MC: Graduating during the COVID-19 pandemic has been a very strange and humbling experience. When you go to college, you have a lot of expectations for what it will look like, especially within your last semester. I always looked forward to my final semester at college being a celebration of all of my accomplishments and a time to really appreciate the connections I made over the four years. Unfortunately, a lot of my expectations aren't possible under these circumstances. A few of the biggest things I'm missing out on are a senior recital, a New York City showcase, and a graduation ceremony on the day I graduate. These are some of the big things, but the little moments might even make more of a difference for me. Simple things like being able to go out with friends, celebrate my last weeks in my sorority, and have my last voice lesson aren't the same. Although Zoom makes these things accessible, it is no replacement for the real thing. I really appreciate everything that Oklahoma City University has done so far to make the most of our senior year, but it certainly is hard to celebrate when the class of 2020 is scattered across the country.

BWW: How have your post-graduation plans changed? Have you had to reassess your future career goals?

MC: Before the virus, my plan was to return to Kings Island amusement park for the summer, perform with a theatre company in New Hampshire in August, and move to New York City in the fall. As of now, all Kings Island shows have been cancelled for the summer, my job in August is up in the air, and there is no knowing if it will be safe or smart to move to NYC come fall. As much as I want to take control of my future, it currently feels impossible. However, although timing has become questionable, I have the same career goals. I still plan to move to New York, I still plan to perform professionally, and I still plan to tell stories through any available source, because the world needs art. A lot of patience is required right now, but once the world returns to normal, I hope to get back on track, with even more drive than I had before.

BWW: Have you been doing anything to stay sharp in your craft during the downtime?

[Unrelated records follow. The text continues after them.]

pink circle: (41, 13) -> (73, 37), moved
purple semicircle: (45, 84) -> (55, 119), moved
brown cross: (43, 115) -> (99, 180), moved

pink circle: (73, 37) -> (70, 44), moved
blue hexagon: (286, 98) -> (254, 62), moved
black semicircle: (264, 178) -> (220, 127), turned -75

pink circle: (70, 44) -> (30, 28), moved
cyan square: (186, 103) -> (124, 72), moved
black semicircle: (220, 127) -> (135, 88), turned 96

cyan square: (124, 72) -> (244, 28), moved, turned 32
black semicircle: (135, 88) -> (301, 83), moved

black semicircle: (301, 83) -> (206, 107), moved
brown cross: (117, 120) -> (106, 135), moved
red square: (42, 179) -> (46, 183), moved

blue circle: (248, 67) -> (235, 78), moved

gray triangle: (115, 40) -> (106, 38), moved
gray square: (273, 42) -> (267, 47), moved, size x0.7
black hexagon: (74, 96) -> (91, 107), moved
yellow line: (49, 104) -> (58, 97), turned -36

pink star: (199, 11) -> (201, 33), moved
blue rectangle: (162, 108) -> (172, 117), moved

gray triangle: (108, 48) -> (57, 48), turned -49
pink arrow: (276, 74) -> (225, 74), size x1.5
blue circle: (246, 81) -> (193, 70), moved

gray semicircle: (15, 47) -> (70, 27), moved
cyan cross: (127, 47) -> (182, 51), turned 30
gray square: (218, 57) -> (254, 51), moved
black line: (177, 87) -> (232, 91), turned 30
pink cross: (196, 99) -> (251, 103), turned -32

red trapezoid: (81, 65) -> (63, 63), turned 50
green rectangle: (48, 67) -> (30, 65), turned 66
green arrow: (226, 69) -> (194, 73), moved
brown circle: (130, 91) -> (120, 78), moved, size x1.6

MC: Luckily for me, school is not over yet, and I have amazing teachers that are holding me accountable for my skills and training. Nonetheless, practicing at home is hard. Staying fit at home is hard. I miss having places to go that are my designated spots to get work done. Every day, I'm doing my best to sing, watch something new, do something active, and find new pieces to work on. I'm learning how to make a good self-tape, and I'm getting used to dancing within a confined space. This has been an excellent opportunity to learn about myself, explore hobbies, listen to new music, and grow culturally, which every actor could use a little more time to do. The amount of projects I've been tasked with for finals hasn't decreased since the COVID-19 pandemic set in. In fact, some days I feel more stressed and busy than I did when we could meet physically, so the boredom hasn't necessarily set in for me. Once school is out, I'm looking forward to that extra time to really engage in the things that interest me, read new plays, watch new movies, and just keep learning.

BWW: What do you miss most about live performance and theatre?

MC: I deeply miss the human connection. It is magical when an entire audience reacts to a moment on stage, and you just don't get that feeling from filming a self-tape in your living room. I miss connecting with audiences and my fellow actors. The energy in a rehearsal room or theatre is palpable, and although Zoom allows you to see and hear your peers, you can't fabricate that energy.

BWW: How do you think the theatre community will be able to rebuild after this? What do you think the Post-COVID-19 performing arts look like?

MC: I think the theatre community will come back stronger and more energized than ever. Everyone in the performing arts misses it, and every performer (including myself) will be chomping at the bit to tell a story. I think this is a wonderful time for everyone to rest and rebuild, to create new work, to explore ideas they have been pondering for a while but haven't had a chance to dive into, and when this time is over, the creativity is just going to explode. I cannot wait to see all of the new art to come after this pandemic is over, and I can only hope to be a part of it.